Wisconsin Demonstrations Feb 2011

All of us have friends who are "public employees." What is happening in Wisconsin is of concern to us all. The purpose of this brief note is to try to focus on "facts," rather than offer opinion.


State government workers in the Badger State pay small amounts for generous taxpayer-subsidized health benefits. Faced with a $3.6 billion budget hole and a state constitutional ban on running a deficit, new GOP Gov. Scott Walker wants public unions to pay a little more. He has proposed raising the public employee share of health insurance premiums from less than 5 percent to 12.4 percent. He is also pushing for state workers to cover half of their pension contributions. To spare taxpayers the soaring costs of union-negotiated work rules, he would limit Labor's collective bargaining power to cover only wages unless approved at the ballot box.
As the free-market MacIver Institute in Wisconsin points out, the benefits concessions Walker is asking public union workers to make would still maintain their health insurance contribution rates at the second-lowest among Midwest states for family coverage.
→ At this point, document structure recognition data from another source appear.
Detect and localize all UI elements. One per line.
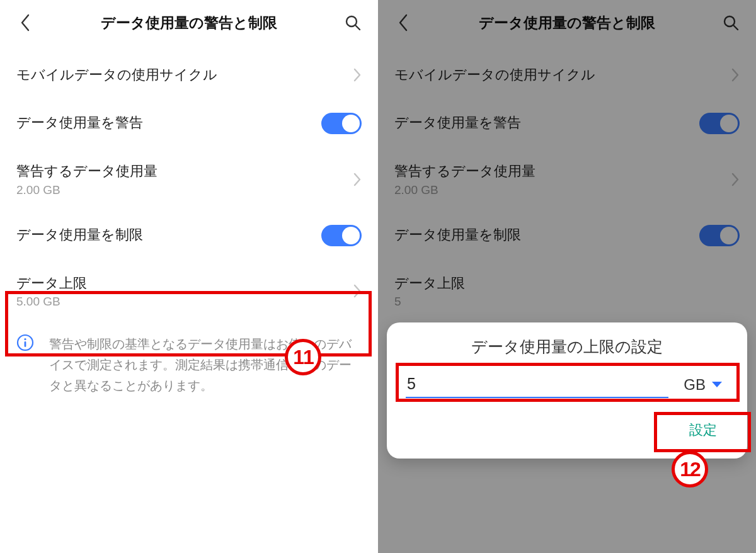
svg-point-3 [24,338,26,340]
limit-value-input[interactable]: 5 [406,372,668,398]
row-title: 警告するデータ使用量 [16,162,353,181]
row-title: データ使用量を制限 [16,225,321,245]
info-row: 警告や制限の基準となるデータ使用量はお使いのデバイスで測定されます。測定結果は携… [0,322,378,408]
row-title: データ使用量を警告 [394,113,699,133]
screen-left: データ使用量の警告と制限 モバイルデータの使用サイクル データ使用量を警告 警告… [0,0,378,553]
toggle-knob [342,115,360,132]
toggle-knob [342,227,360,244]
row-warn-toggle: データ使用量を警告 [0,99,378,148]
row-limit-amount[interactable]: データ上限 5 [378,260,756,323]
page-title: データ使用量の警告と制限 [416,13,718,33]
info-icon [16,334,35,396]
screen-right: データ使用量の警告と制限 モバイルデータの使用サイクル データ使用量を警告 警告… [378,0,756,553]
row-title: データ使用量を制限 [394,225,699,245]
toggle-knob [720,115,738,132]
header-bar: データ使用量の警告と制限 [0,0,378,45]
unit-label: GB [684,376,706,394]
unit-select[interactable]: GB [668,373,728,397]
chevron-left-icon [398,14,409,31]
search-icon [723,14,739,31]
row-title: モバイルデータの使用サイクル [16,66,353,85]
dialog-title: データ使用量の上限の設定 [403,336,731,357]
back-button[interactable] [391,14,416,31]
row-title: データ使用量を警告 [16,113,321,133]
chevron-right-icon [353,283,362,299]
row-warn-amount[interactable]: 警告するデータ使用量 2.00 GB [0,148,378,211]
chevron-right-icon [353,172,362,187]
search-icon [345,14,361,31]
settings-list: モバイルデータの使用サイクル データ使用量を警告 警告するデータ使用量 2.00… [378,45,756,322]
data-limit-dialog: データ使用量の上限の設定 5 GB 設定 [387,322,747,459]
svg-line-6 [733,25,738,30]
row-title: データ上限 [16,274,353,294]
row-warn-amount[interactable]: 警告するデータ使用量 2.00 GB [378,148,756,211]
caret-down-icon [712,382,722,387]
page-title: データ使用量の警告と制限 [38,13,340,33]
chevron-right-icon [353,67,362,83]
limit-toggle[interactable] [699,225,740,246]
warn-toggle[interactable] [699,113,740,134]
row-subtitle: 5.00 GB [16,295,353,309]
info-text: 警告や制限の基準となるデータ使用量はお使いのデバイスで測定されます。測定結果は携… [49,334,362,396]
row-limit-toggle: データ使用量を制限 [0,211,378,260]
confirm-button[interactable]: 設定 [675,414,731,446]
row-subtitle: 2.00 GB [16,183,353,197]
row-limit-toggle: データ使用量を制限 [378,211,756,260]
row-subtitle: 2.00 GB [394,183,731,197]
warn-toggle[interactable] [321,113,362,134]
svg-line-1 [355,25,360,30]
header-bar: データ使用量の警告と制限 [378,0,756,45]
row-warn-toggle: データ使用量を警告 [378,99,756,148]
chevron-left-icon [20,14,31,31]
search-button[interactable] [718,14,743,31]
row-limit-amount[interactable]: データ上限 5.00 GB [0,260,378,323]
search-button[interactable] [340,14,365,31]
row-title: 警告するデータ使用量 [394,162,731,181]
toggle-knob [720,227,738,244]
row-title: モバイルデータの使用サイクル [394,66,731,85]
dialog-body: 5 GB [403,368,731,398]
svg-rect-4 [25,341,26,347]
row-subtitle: 5 [394,295,740,309]
limit-toggle[interactable] [321,225,362,246]
chevron-right-icon [731,67,740,83]
chevron-right-icon [731,172,740,187]
row-usage-cycle[interactable]: モバイルデータの使用サイクル [0,52,378,99]
back-button[interactable] [13,14,38,31]
row-usage-cycle[interactable]: モバイルデータの使用サイクル [378,52,756,99]
settings-list: モバイルデータの使用サイクル データ使用量を警告 警告するデータ使用量 2.00… [0,45,378,408]
row-title: データ上限 [394,274,740,294]
dialog-actions: 設定 [403,398,731,446]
Moreover, a new analysis by benefits think tank HCTrends shows that the new rate "would also be less than the employee contributions required at 85 percent of large Milwaukee_area employers."
Michelle Malkin thinks of this as a modest proposal for shared sacrifice that has triggered wrath. Many of the protesters are from other states. I have seen posters that paint the governor as another Hitler. Some of the posters have the governors face in the "cross-hairs." From the perspective of the governor, everyone else is experiencing cuts, and the state employees need to share in that.